Outra investigação astrofísica é corroborada pelos exobiólogos ao obter, através da luz espectral originária das nuvens de poeira cósmica exposta em sua base, cerca de 150 variedades de moléculas orgânicas ou elementos químicos ativos. Se houver planetas ou luas em condições de abrigar alguma reação química ideal, com a presença de elementos essenciais como água e compostos de carbono, provavelmente ter-se-á a formação de células, cromossomos e, quem sabe, outros organismos. Basta observar como foi o início geológico e bioquímico terrestre, cerca de 4,5 bilhões de anos atrás, para entender o processo.

Mas seriam estes elementos físicos os primordiais para desencadear a vida? Não haveria outros meios capazes de promover o surgimento do que chamamos vida?
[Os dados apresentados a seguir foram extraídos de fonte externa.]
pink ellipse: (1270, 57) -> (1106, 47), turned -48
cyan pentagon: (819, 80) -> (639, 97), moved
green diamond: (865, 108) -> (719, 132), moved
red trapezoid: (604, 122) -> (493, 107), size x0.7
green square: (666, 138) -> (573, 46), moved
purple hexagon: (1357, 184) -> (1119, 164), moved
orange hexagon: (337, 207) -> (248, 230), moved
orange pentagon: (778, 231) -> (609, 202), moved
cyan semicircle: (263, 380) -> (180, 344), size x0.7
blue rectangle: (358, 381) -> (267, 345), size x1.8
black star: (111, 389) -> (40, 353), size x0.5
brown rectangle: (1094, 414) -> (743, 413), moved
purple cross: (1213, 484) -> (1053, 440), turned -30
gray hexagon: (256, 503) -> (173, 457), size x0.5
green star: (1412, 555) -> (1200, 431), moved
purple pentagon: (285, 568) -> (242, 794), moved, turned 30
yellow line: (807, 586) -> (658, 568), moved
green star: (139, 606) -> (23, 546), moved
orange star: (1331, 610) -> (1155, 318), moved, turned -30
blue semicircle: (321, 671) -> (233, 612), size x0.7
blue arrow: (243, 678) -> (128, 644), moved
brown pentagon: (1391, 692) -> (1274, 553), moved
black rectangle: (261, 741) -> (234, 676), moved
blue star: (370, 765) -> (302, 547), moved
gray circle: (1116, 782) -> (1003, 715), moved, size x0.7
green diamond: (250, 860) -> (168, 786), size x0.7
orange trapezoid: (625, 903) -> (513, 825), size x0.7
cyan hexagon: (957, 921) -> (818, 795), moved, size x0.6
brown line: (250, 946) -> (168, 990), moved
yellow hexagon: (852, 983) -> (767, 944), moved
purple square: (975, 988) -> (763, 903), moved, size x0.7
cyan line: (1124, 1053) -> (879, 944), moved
Para o Espiritismo, isso é viável, uma vez que cada mundo é constituído por “matéria” do seu meio, não sendo a vida pelos moldes do nosso planeta, portanto, uma regra. Há diversidade de padrões na constituição física dos mundos, existindo desde seres materialmente detectáveis até aqueles formados por um tipo de matéria quintessenciada, que nos escapa à observação direta, abrangendo as múltiplas dimensões da Criação.
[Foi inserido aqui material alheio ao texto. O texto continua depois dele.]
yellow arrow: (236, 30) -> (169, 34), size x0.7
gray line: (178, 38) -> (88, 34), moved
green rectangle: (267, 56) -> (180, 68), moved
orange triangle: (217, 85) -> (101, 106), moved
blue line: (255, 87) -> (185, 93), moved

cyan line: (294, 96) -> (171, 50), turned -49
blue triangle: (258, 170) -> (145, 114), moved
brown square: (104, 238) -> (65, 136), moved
Um exemplo adicional dessa nova concepção científica, disposta a abraçar novas perspectivas de análise, advém do discurso da astrônoma chilena María Teresa Ruiz, primeira mulher a graduar-se em Astronomia no Chile e presidir a Academia de Ciências daquele país. Ao receber o prêmio For Women in Science em Paris, disse ela sobre a admissível vida extraterrestre: “Seria muito estranho que não houvesse, existindo tantas estrelas na galáxia e tantas galáxias no Universo. Pode ser uma vida um pouco diferente da nossa, mas eu acredito que haja.” Segundo avalia, a descoberta de vida de qualquer conformação mudará nosso olhar sobre a Humanidade, porquanto uma coisa é suspeitar e outra muito distinta é comprovar. Entretanto, tudo ainda é condicionado à concepção da vida na dimensão humana, embora esse raciocínio tenha sofrido modificações que retiraram aquela concepção de seus antigos limites.
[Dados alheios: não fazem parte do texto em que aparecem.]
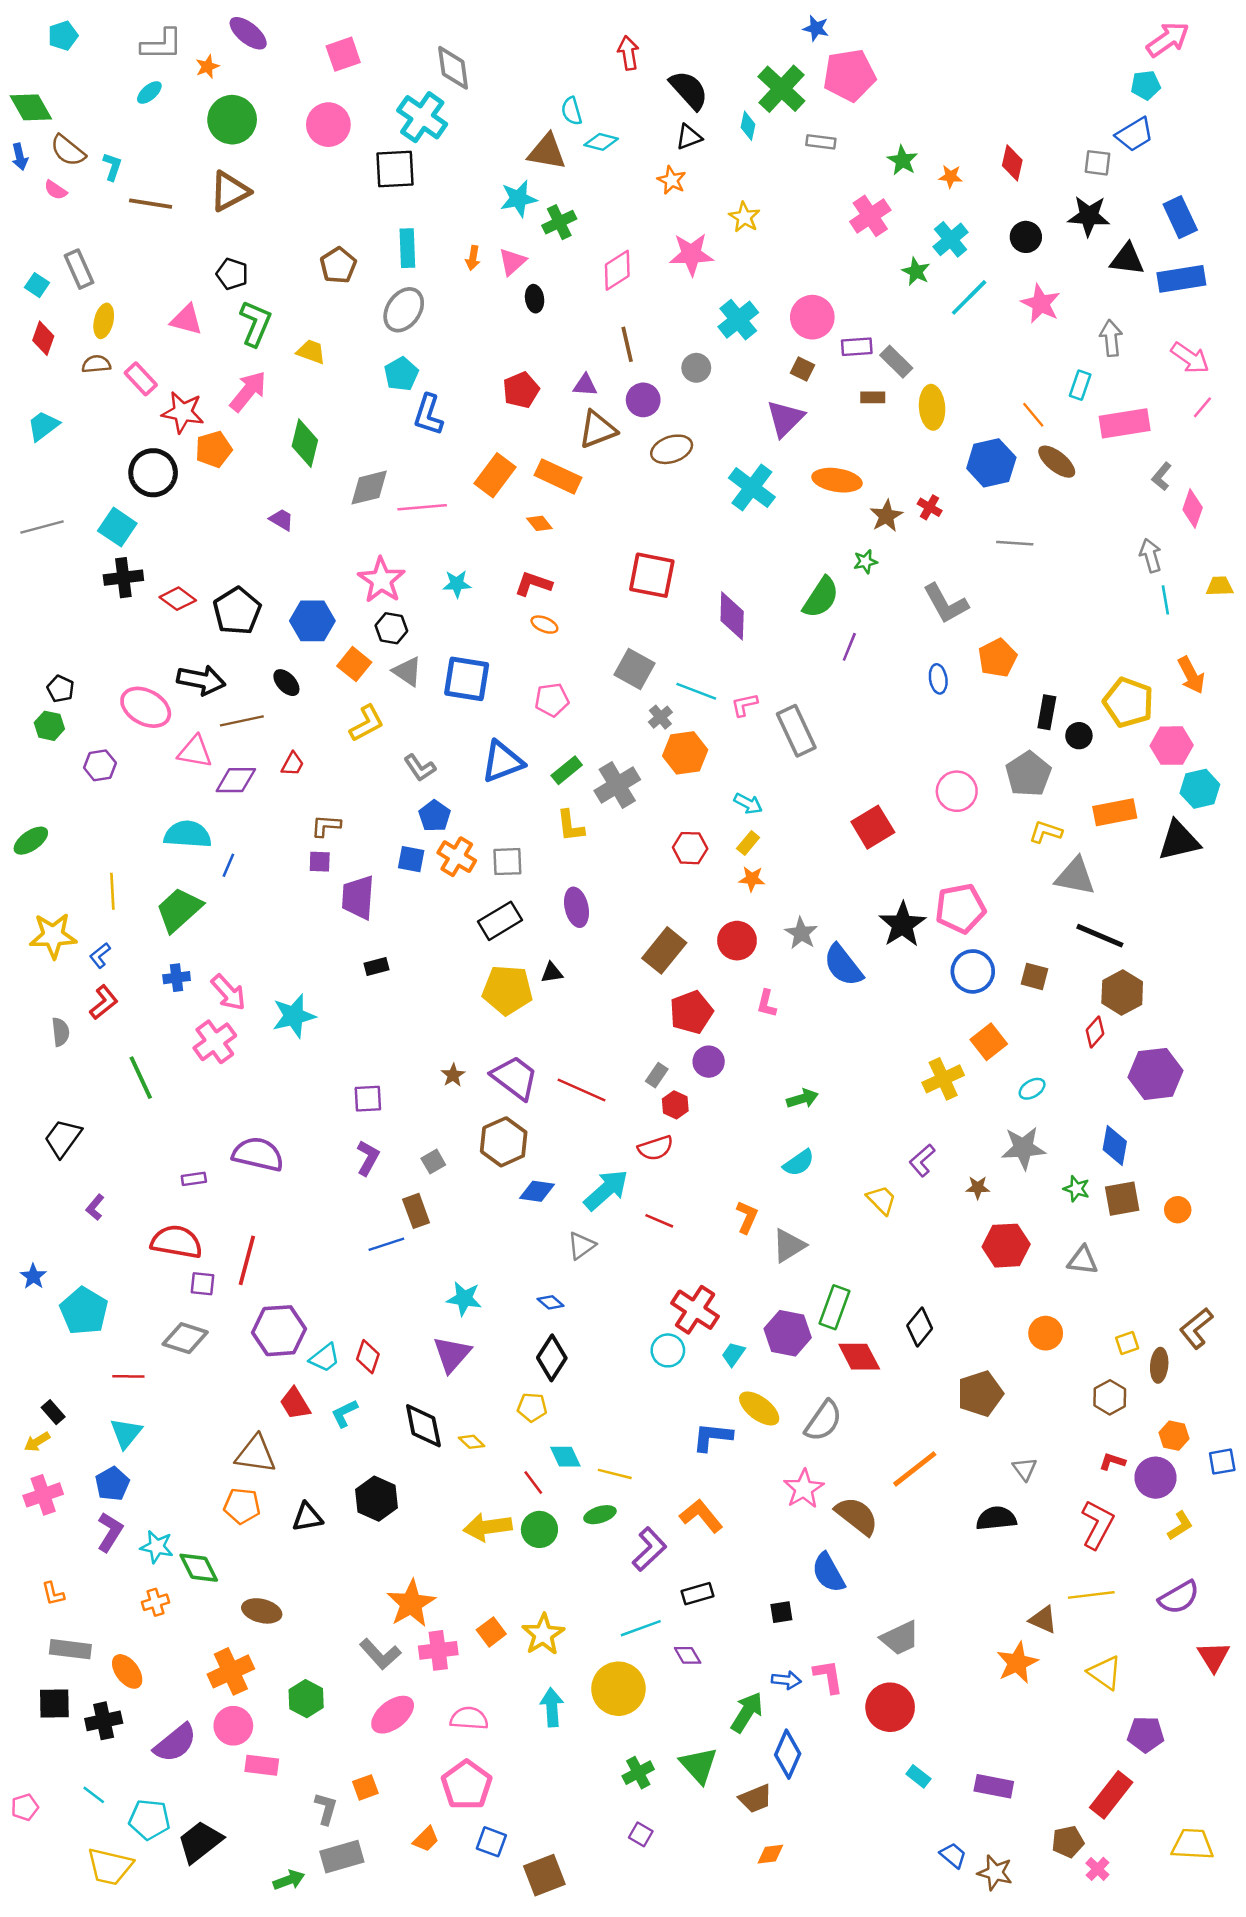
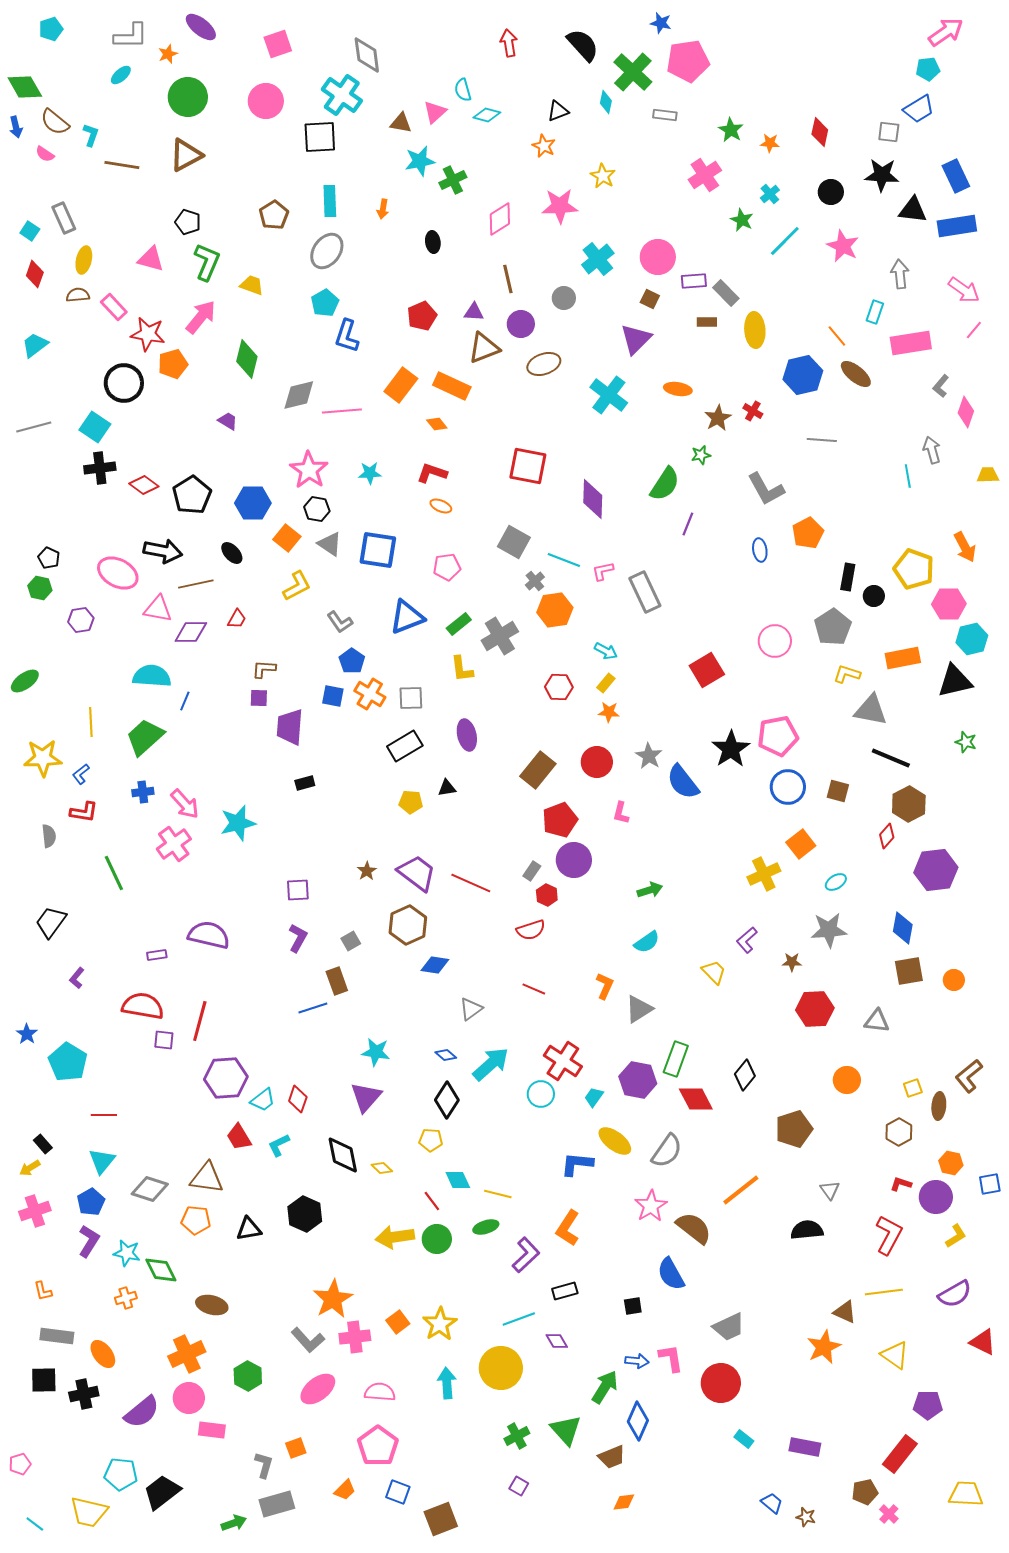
black semicircle: (689, 90) -> (583, 45), moved
brown triangle: (547, 152) -> (401, 123), moved, size x0.7
cyan cross: (951, 239) -> (770, 194), size x0.7
pink triangle: (512, 262) -> (435, 112), moved
orange ellipse: (837, 480) -> (678, 389), size x0.7
cyan line: (1165, 600) -> (908, 476), moved
yellow pentagon: (507, 990) -> (411, 802), size x0.6
red L-shape: (104, 1002) -> (84, 812), turned 48
purple circle: (709, 1062) -> (574, 860), size x1.4
green star: (1076, 1189) -> (966, 742), moved
cyan arrow: (606, 1190) -> (491, 1064), moved
gray diamond: (185, 1338) -> (150, 1189), moved
orange L-shape: (701, 1516) -> (568, 1228), turned -108
red triangle: (1214, 1657) -> (983, 1342), turned -32
cyan line: (94, 1795) -> (35, 1524), moved
brown star: (995, 1873) -> (806, 1517), size x0.7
Mas... o que é vida? Defini-la implica questões cujas proposições afetam diversos ramos do conhecimento. Na acepção geral, as pessoas entendem-na como o desfrutar das boas coisas, estar em família, possuir condição razoável de sobrevivência ou relacionar-se bem com os demais. Para a ciência, existem outros critérios sistêmicos capazes de detectá-la diversamente daquele onde seu sentido, significado, origem, propósito e destino final estão entrelaçados às visões filosóficas, religiosas e de ideação comum. No Espiritismo, a vida se expande numa profusão infinita de compostos e formas.

O assunto é antigo e polêmico, sendo discutido desde a velha Grécia. Epicuro declarava existirem no cosmos mundos parecidos com a Terra e o poeta Titus Lucretio defendia igual certeza. Luciano de Samósata, filósofo e escritor de origem semita, narra intrigante viagem ficcional à Lua, mencionando a existência de vida extraterrena. No século XV, o Cardeal Nikolaus, apoiado pelo Papa Eugênio IV, propagava a existência de mundos habitados circundando seus sistemas pelo Universo afora.

Por último, o italiano Giordano Bruno, ao assegurar a pluralidade dos mundos habitados, contrariou o pensamento aristotélico defendido pela Igreja. Apaixonado pela imensidão do Universo dizia: “Há incontáveis terras orbitando em volta de seus sóis como ocorre no nosso sistema solar.” Por declarar ideia subversiva e herética, teve destino trágico: foi julgado em processo inquisitorial e condenado à fogueira em fevereiro de 1600.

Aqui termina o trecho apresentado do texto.